(What the exercise asks)
Every line of the data below that holds the string "Adaptación" needs to be reported.

**** Supplied records ****

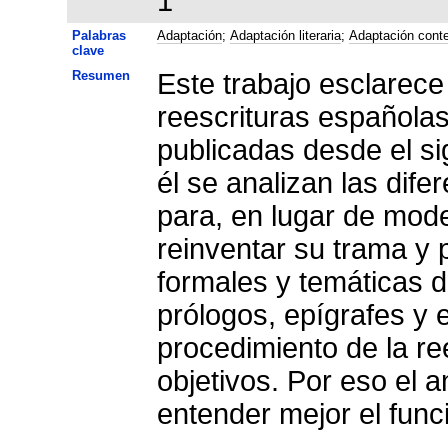
1
Palabras
Adaptación
;
Adaptación literaria
;
Adaptación cont
clave
Resumen
Este trabajo esclarece
reescrituras española
publicadas desde el sig
él se analizan las dife
para, en lugar de mode
reinventar su trama y 
formales y temáticas de
prólogos, epígrafes y 
procedimiento de la re
objetivos. Por eso el a
entender mejor el fun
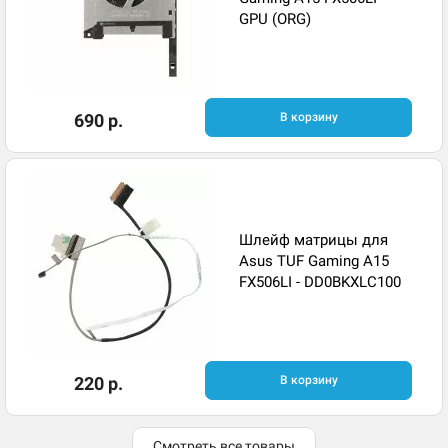
GPU (ORG)
690 р.
В корзину
Шлейф матрицы для
Asus TUF Gaming A15
FX506LI - DD0BKXLC100
220 р.
В корзину
Смотреть все товары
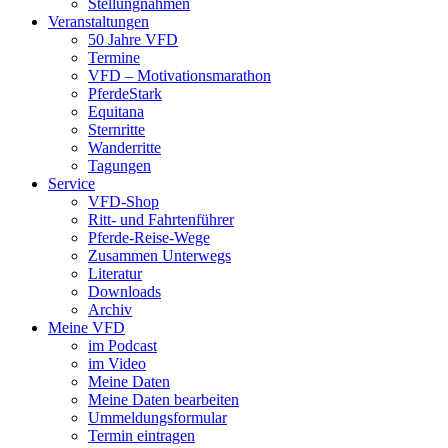
Stellungnahmen
Veranstaltungen
50 Jahre VFD
Termine
VFD – Motivationsmarathon
PferdeStark
Equitana
Sternritte
Wanderritte
Tagungen
Service
VFD-Shop
Ritt- und Fahrtenführer
Pferde-Reise-Wege
Zusammen Unterwegs
Literatur
Downloads
Archiv
Meine VFD
im Podcast
im Video
Meine Daten
Meine Daten bearbeiten
Ummeldungsformular
Termin eintragen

****

(Exercise result)
Adaptación
Adaptación literaria
Adaptación cont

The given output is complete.